Here we show a combined plot of six different layouts of the same exact network. We can appreciate how different the results are when using different layout algorithms, and we encourage trying out different layouts which best suit your particular needs. The ggraph documentation page shows many more options for different graph layouts that you can use.

We can also provide a “custom” layout, which can be any set of 2D coordinates for each of the nodes. Here we show how we can use the co-expression UMAP layout that we computed previously. We also make a few additional modifications.

  • Make the size of each node scaled by the kME.
  • Highlight hub genes by giving them a black outline and plotting them on top.
# get the UMAP df and subset by genes that are in our graph
umap_df <- GetModuleUMAP(seurat_obj)
umap_layout <- umap_df[names(V(graph)),] %>% dplyr::rename(c(x=UMAP1, y = UMAP2, name=gene))
rownames(umap_layout) <- 1:nrow(umap_layout)

# create the layout
lay <- ggraph::create_layout(graph, umap_layout)
lay$hub <- V(graph)$hub

p <- ggraph(lay) + 
  geom_edge_link(aes(alpha=weight, color=edge_color)) +
  geom_node_point(data=subset(lay, hub == ''), aes(color=module, size=kME)) + 
  geom_node_point(data=subset(lay, hub != ''), aes(fill=module, size=kME), color='black', shape=21) +
  scale_colour_manual(values=mod_cp) +
  scale_fill_manual(values=mod_cp) +
  scale_edge_colour_manual(values=mod_cp) +
  geom_node_label(aes(label=hub), repel=TRUE, max.overlaps=Inf, fontface='italic') +
  NoLegend()


p 

We can easily modify this plot to add a background layer showing all of the other genes in our co-expression network.

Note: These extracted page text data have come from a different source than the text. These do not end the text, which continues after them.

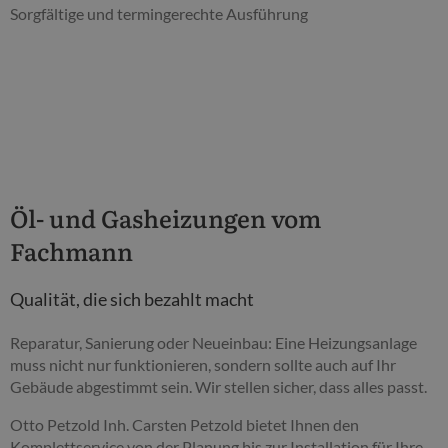
Sorgfältige und termingerechte Ausführung
Öl- und Gasheizungen vom
Fachmann
Qualität, die sich bezahlt macht
Reparatur, Sanierung oder Neueinbau: Eine Heizungsanlage
muss nicht nur funktionieren, sondern sollte auch auf Ihr
Gebäude abgestimmt sein. Wir stellen sicher, dass alles passt.
Otto Petzold Inh. Carsten Petzold bietet Ihnen den
Komplettservice von der Planung bis zur Installation für Ihre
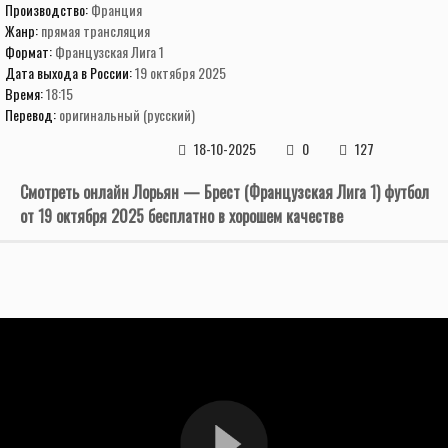
Производство:
Франция
Жанр:
прямая трансляция
Формат:
Французская Лига 1
Дата выхода в России:
19 октября 2025
Время:
18:15
Перевод:
оригинальный (русский)
18-10-2025
0
127
Смотреть онлайн Лорьян — Брест (Французская Лига 1) футбол
от 19 октября 2025 бесплатно в хорошем качестве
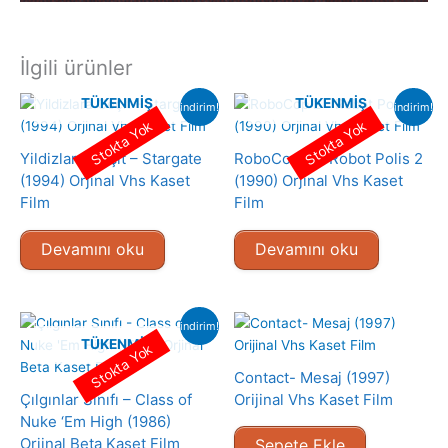
İlgili ürünler
TÜKENMIŞ
TÜKENMIŞ
indirim!
indirim!
Stokta Yok
Stokta Yok
Yildizlara Geçit – Stargate
RoboCop 2 – Robot Polis 2
(1994) Orjinal Vhs Kaset
(1990) Orjinal Vhs Kaset
Film
Film
Devamını oku
Devamını oku
indirim!
TÜKENMIŞ
Stokta Yok
Contact- Mesaj (1997)
Çılgınlar Sınıfı – Class of
Orijinal Vhs Kaset Film
Nuke ‘Em High (1986)
Orjinal Beta Kaset Film
Sepete Ekle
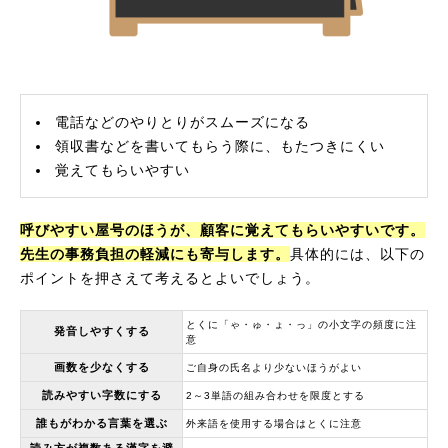
電話などのやりとりがスムーズになる
領収書などを書いてもらう際に、もたつきにくい
覚えてもらいやすい
呼びやすい屋号のほうが、顧客に覚えてもらいやすいです。
先生の事務負担の軽減にも寄与します。
具体的には、以下の
ポイントを押さえて考えるとよいでしょう。
とくに「ゃ・ゅ・ょ・っ」の小文字の頻度に注
発音しやすくする
意
画数を少なくする
ご自身の氏名より少ないほうがよい
読みやすい字数にする
2～3単語の組み合わせを限度とする
誰もがわかる言葉を選ぶ
外来語を使用する場合はとくに注意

We will also change the shape of the selected genes to better differentiate them from the background.

p <- ggraph(lay) + 
  ggrastr::rasterise(
    geom_point(inherit.aes=FALSE, data=umap_df, aes(x=UMAP1, y=UMAP2), color=umap_df$color, alpha=0.1, size=1),
    dpi=500
   ) +
  geom_edge_link(aes(alpha=weight, color=edge_color)) +
  geom_node_point(data=subset(lay, hub == ''), aes(fill=module, size=kME), color='black', shape=21) + 
  geom_node_point(data=subset(lay, hub != ''), aes(fill=module, size=kME), color='black', shape=23) +
  scale_colour_manual(values=mod_cp) +
  scale_fill_manual(values=mod_cp) +
  scale_edge_colour_manual(values=mod_cp) +
  geom_node_label(aes(label=hub), repel=TRUE, max.overlaps=Inf, fontface='italic') +
  NoLegend()

In this plot, we show the hub genes as diamonds, non-hub genes as circles, and all genes not in our pathway of interest in the background.

Since ggraph is based on ggplot2, we can easily add further customizations. In this final example, we change the gene label colors to match the assigned modules, we change the plot background to black, and we add a title in the upper right corner.

p <- ggraph(lay) + 
  ggrastr::rasterise(
    geom_point(inherit.aes=FALSE, data=umap_df, aes(x=UMAP1, y=UMAP2), color=umap_df$color, alpha=0.1, size=1),
    dpi=500
   ) +
  geom_edge_link(aes(alpha=weight, color=edge_color)) +
  geom_node_point(data=subset(lay, hub == ''), aes(fill=module, size=kME), color='black', shape=21) + 
  geom_node_point(data=subset(lay, hub != ''), aes(fill=module, size=kME), color='black', shape=23) +
  scale_colour_manual(values=mod_cp) +
  scale_fill_manual(values=mod_cp) +
  scale_edge_colour_manual(values=mod_cp) +
  geom_node_label(aes(label=hub, color=module), repel=TRUE, max.overlaps=Inf, fontface='italic') +
  NoLegend()

p <- p + 
  theme(
    panel.background = element_rect(fill='black'),
    plot.title = element_text(hjust=0.5)
  ) + 
  annotate("text", x=Inf, y=Inf, label="Nervous system development", 
  vjust=2, hjust=1.1, color='white', fontface='bold', size=5)

p

We encourage users to learn from this example, and to leverage these powerful plotting libraries to create custom network visualizations that suit their particular study.